> **The task**
Output every record verbatim, and omit each picture.

> **Input data**
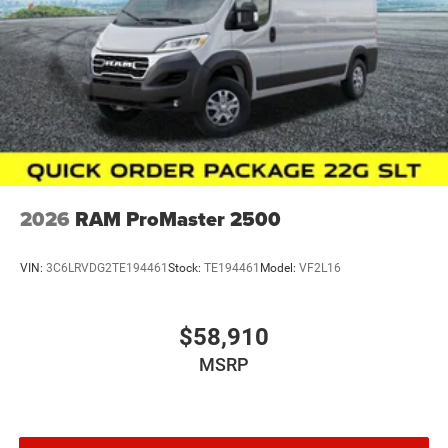
ownership protection.
This ProMaster 2500 High Roof represents a
straightforward choice for buyers seeking a capable,
feature-rich work vehicle with proven reliability and
modern convenience technology.
Zeigler relies on the help of third parties and various data
feeds to maintain its website(s). Although, every reas
2026
RAM ProMaster 2500
VIN:
3C6LRVDG2TE194461
Stock:
TE194461
Model:
VF2L16
$58,910
MSRP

> **Response**
ownership protection.
This ProMaster 2500 High Roof represents a
straightforward choice for buyers seeking a capable,
feature-rich work vehicle with proven reliability and
modern convenience technology.
Zeigler relies on the help of third parties and various data
feeds to maintain its website(s). Although, every reas
2026
RAM ProMaster 2500
VIN:
3C6LRVDG2TE194461
Stock:
TE194461
Model:
VF2L16
$58,910
MSRP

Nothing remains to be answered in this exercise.